Africa through good education

 

Education is one of the surest ways to improve life in West Africa. Without even a primary education, children are likely to remain impoverished for the rest of their lives.

Many million school-age children in West Africa are working instead of going to classes. In addition to facing a lifetime of poverty, uneducated children are vulnerable to being trafficked to neighboring countries, where they are forced into labour. But knowing how to read, write and do basic arithmetic empowers youth to make healthy, informed choices. Educated West African girls are less likely to be married before their teen years, undergo female genital mutilation, experience an unwanted pregnancy or contract HIV.

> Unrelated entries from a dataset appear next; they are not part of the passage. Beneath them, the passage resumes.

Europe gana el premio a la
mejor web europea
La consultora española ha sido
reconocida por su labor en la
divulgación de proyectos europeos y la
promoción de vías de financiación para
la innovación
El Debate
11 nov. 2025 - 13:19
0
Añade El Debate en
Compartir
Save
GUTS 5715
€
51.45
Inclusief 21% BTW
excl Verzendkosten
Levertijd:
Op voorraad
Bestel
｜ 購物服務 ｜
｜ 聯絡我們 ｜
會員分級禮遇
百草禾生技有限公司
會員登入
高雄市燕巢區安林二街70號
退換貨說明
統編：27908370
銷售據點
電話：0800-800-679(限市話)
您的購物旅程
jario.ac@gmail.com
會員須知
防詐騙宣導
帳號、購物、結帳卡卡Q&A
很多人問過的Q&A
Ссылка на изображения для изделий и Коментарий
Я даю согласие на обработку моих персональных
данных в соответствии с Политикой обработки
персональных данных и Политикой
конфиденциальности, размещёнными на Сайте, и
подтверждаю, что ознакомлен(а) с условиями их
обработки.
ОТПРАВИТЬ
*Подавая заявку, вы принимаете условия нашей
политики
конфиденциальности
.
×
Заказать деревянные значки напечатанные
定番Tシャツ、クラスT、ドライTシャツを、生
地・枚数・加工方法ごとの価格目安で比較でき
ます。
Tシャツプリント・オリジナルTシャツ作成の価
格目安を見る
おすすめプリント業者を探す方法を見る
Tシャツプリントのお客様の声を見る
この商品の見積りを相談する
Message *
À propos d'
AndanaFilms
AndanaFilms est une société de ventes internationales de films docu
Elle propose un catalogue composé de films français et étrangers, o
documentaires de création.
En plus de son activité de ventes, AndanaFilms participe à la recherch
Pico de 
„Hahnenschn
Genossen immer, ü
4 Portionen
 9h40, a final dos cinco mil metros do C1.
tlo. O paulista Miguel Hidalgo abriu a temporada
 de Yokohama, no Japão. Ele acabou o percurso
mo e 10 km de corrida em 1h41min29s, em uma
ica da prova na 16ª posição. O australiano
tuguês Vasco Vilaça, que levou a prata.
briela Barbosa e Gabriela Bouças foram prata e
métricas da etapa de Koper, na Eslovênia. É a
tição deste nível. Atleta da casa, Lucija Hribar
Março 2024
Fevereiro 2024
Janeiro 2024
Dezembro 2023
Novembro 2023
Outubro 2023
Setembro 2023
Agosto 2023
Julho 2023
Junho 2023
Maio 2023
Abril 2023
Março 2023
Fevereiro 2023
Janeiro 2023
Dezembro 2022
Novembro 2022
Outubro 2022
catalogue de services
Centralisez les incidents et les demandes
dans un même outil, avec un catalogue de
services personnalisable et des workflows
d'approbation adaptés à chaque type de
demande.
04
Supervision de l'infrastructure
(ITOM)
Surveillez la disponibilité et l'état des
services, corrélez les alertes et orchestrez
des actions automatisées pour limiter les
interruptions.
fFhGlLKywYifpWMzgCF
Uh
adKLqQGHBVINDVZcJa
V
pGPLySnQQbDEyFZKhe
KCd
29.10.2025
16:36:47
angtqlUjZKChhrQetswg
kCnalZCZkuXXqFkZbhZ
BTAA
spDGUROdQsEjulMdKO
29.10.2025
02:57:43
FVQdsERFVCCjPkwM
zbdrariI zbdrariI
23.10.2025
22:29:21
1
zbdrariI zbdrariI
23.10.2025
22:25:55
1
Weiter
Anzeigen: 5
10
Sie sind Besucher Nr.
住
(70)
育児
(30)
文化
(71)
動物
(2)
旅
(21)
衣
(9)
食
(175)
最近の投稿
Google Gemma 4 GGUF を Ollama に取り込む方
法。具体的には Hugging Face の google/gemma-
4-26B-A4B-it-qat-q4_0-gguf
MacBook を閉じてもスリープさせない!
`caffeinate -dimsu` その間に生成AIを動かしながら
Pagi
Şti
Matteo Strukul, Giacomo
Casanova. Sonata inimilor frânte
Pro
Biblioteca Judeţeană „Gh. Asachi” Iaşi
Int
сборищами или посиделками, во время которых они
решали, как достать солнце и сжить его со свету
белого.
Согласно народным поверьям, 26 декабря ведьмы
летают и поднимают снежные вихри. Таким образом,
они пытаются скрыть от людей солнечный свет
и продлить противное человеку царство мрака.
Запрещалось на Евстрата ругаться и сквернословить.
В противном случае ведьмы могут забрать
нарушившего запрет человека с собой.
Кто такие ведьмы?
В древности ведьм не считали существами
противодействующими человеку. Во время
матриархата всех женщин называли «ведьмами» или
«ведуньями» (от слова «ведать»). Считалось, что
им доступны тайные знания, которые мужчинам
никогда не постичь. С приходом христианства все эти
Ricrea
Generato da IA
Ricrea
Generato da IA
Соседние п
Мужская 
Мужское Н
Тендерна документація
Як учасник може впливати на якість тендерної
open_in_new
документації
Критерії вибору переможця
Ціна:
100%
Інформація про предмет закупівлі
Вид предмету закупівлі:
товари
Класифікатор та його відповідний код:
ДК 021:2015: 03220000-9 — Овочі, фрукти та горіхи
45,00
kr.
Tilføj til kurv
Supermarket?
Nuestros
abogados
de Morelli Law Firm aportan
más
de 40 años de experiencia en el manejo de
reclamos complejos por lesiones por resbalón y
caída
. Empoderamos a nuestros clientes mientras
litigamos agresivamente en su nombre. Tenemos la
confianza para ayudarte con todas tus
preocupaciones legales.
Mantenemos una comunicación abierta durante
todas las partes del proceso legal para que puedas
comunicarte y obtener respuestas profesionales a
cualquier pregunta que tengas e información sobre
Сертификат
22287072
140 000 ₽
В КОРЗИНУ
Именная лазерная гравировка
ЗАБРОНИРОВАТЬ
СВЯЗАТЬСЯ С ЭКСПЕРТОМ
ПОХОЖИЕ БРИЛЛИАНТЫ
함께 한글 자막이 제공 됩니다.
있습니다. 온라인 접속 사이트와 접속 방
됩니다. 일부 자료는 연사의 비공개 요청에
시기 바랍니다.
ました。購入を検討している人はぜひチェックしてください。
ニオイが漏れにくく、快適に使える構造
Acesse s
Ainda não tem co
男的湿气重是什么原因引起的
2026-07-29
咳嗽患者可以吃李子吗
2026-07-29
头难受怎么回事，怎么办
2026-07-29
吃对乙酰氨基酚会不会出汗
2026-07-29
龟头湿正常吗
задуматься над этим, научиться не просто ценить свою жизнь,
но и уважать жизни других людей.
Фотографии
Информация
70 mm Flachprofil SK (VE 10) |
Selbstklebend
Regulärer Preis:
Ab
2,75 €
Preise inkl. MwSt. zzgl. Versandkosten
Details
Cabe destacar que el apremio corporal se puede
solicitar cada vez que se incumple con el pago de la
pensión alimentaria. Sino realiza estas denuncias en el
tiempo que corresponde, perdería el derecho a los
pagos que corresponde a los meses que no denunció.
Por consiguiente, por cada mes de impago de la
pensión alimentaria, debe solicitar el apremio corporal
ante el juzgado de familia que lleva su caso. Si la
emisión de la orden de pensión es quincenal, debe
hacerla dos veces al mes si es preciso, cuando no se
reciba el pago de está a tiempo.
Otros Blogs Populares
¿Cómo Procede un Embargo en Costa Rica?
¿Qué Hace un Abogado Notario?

Early childhood care and education (ECCE) remains a luxury for most African children. Although the pre-primary gross enrolment ratio has generally improved since the beginning of the 1990s, the majority of African countries have a very low pre-primary enrollment of less than 10 percent. However, gross enrollment levels vary greatly in the region, from 90 percent in Mauritius to less than 1 percent in Democratic Republic of Congo and Djibouti. In most African countries early childhood care and education is often provided by private institutions, and is concentrated in urban and wealthy areas, where parents can afford the costs and tend to be more aware of its benefits.

Africa faces many obstacles in its efforts to improve early childhood education, such as a lack of resources, inequitable access to services, the absence or insufficiency of mechanisms to ensure quality in training and provision, and the low status of early childhood education personnel. Poverty, conflicts and prevalence of HIV/AIDS make the region, particularly vulnerable and obstruct the building of a sustainable, quality early childhood provision. However, African governments are increasingly attempting to mobilize private, voluntary and community-based partners to promote and strengthen early childhood education.

Forty percent of school-aged children in Africa do not attend primary school and 36 million African children have never stepped foot in a classroom. To cope with the growing demand for primary education African countries needs to dramatically increase the capacity of their school systems. In 1987, there were 73 million children in school; in 2011, the figure had increased to 106 million. Nearly 150 million children need to find a place in school.

The quality of education remains a major challenge and repetition and drop-out rates are high. More than one student in ten repeats at least one grade in primary school in more than half of all countries in sub-Saharan Africa. And many studies show that repeaters do not learn from duplication and either keep on repeating or drop out before having acquired basic learning skills. Today, nearly 40 million African children are out of school, and the majority of them are girls.